The Civil War left America broken and disunited, and the following Reconstruction period between 1865 and 1877, was meant to put America back together socially and economically, and accomplish the unity pursued by the central governing body. Reconstruction was a partial success in restoring the America as a unified nation, but it didn't do as well in many other aspects and measures. Nevertheless, although Reconstruction failed to fix many of the social problems that it was originally intended to, the process of Reconstruction did reshape the power distribution within and between the legislative and executive power, and it influenced the forming of the bipartisan system in American politics today. .
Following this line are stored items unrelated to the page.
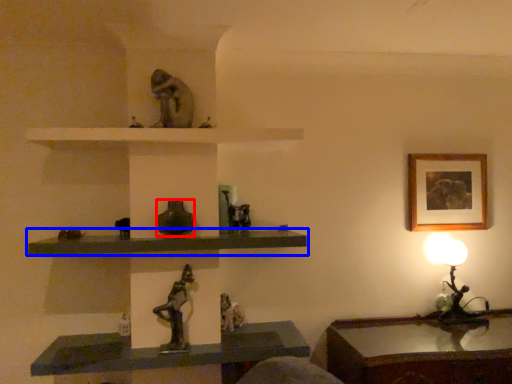 Question: Which object appears farthest to the camera in this image, glass vase (highlighted by a red box) or shelf (highlighted by a blue box)?

Choices:
 (A) glass vase
 (B) shelf

Answer: (A) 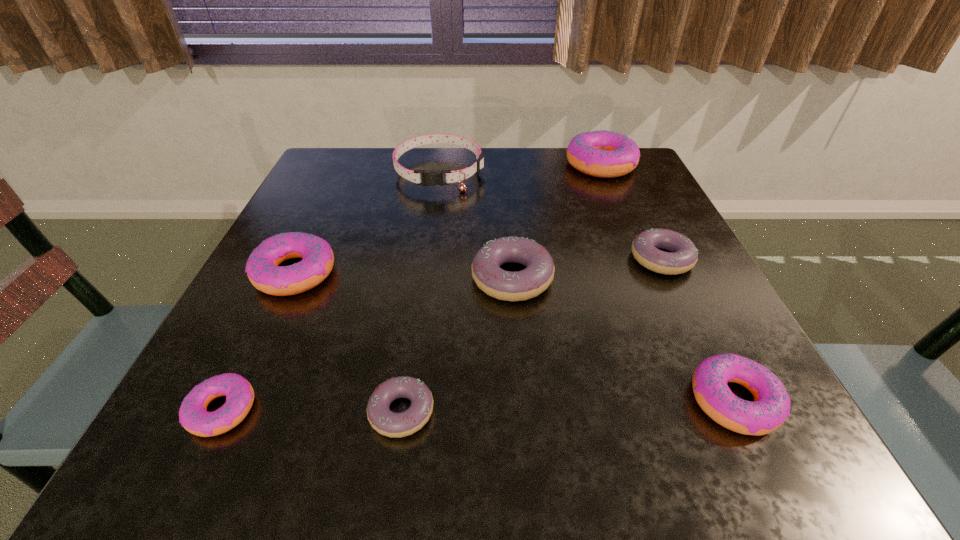 Identify the location of vacant area that lies between the smallest pink doughnut and the smallest purple doughnut. Image resolution: width=960 pixels, height=540 pixels. (312, 410).

You are a GUI agent. You are given a task and a screenshot of the screen. Output one action in this format:
    pyautogui.click(x=<x>, y=<y>)
    Task: Click on the vacant area that lies between the pink dog collar and the second farthest pink doughnut
    
    Given the screenshot: What is the action you would take?
    pyautogui.click(x=368, y=222)

Where is `unoccupied position between the second purple doughnut from right to left and the smallest purple doughnut`? The image size is (960, 540). unoccupied position between the second purple doughnut from right to left and the smallest purple doughnut is located at coordinates (457, 345).

At what (x,y) coordinates should I click in order to perform the action: click on unoccupied area between the pink dog collar and the third biggest pink doughnut. Please return your answer as a coordinate pair (x, y). Looking at the image, I should click on coord(587,286).

At what (x,y) coordinates should I click in order to perform the action: click on vacant region between the rightmost purple doughnut and the smallest pink doughnut. Please return your answer as a coordinate pair (x, y). The width and height of the screenshot is (960, 540). Looking at the image, I should click on (442, 334).

Find the location of a particular element. Image resolution: width=960 pixels, height=540 pixels. free space between the third biggest pink doughnut and the dog collar is located at coordinates (587, 286).

This screenshot has height=540, width=960. In order to click on vacant area between the pink dog collar and the fourth doughnut from left to right in this screenshot , I will do `click(476, 225)`.

This screenshot has height=540, width=960. I want to click on vacant space in between the farthest pink doughnut and the third biggest pink doughnut, so [x=666, y=282].

I want to click on vacant space that is in between the farthest pink doughnut and the third smallest pink doughnut, so click(447, 218).

I want to click on free space between the smallest pink doughnut and the leftmost purple doughnut, so click(x=312, y=410). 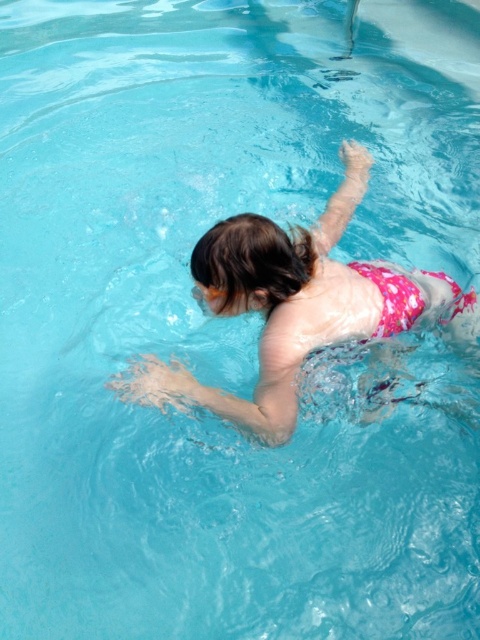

The Republican and Democratic Parties experienced one of their most dramatic political differences during the Reconstruction period. Andrew Johnson, who took over the presidency after the assassination of Abraham Lincoln, implemented his Reconstruction plan in 1865 while Congress was out of session. As a War Democrat and a White Supremacist, Johnson allowed Confederacy to reenter under two terms: to ratify the Thirteenth Amendment which abolished slavery, and to repudiate secession and state debts. Johnson also offered amnesty to high-ranking officials in Confederacy who would promise future loyalty. In contrast, the radicals expect that Johnson to set stricter factors for southern states to reentry the Union. Thaddeus Stevens, for example, a key member among radical Republicans in congress during the Civil War and Reconstruction, proposed a much more severe Reconstruction plan which called to balance the wealth between former slaves and former plantation owners in the South. .
In his speech, which he delivered in Lancaster County in September 6, 1865, Thaddeus Stevens called the Confederacy "unjust and treasonable " and he said "we hold it to be the duty of the Government to inflict condign punishment on the rebel belligerents, and so weaken their hands that they can never again endanger the Union"(American Horizons Volume II: 161).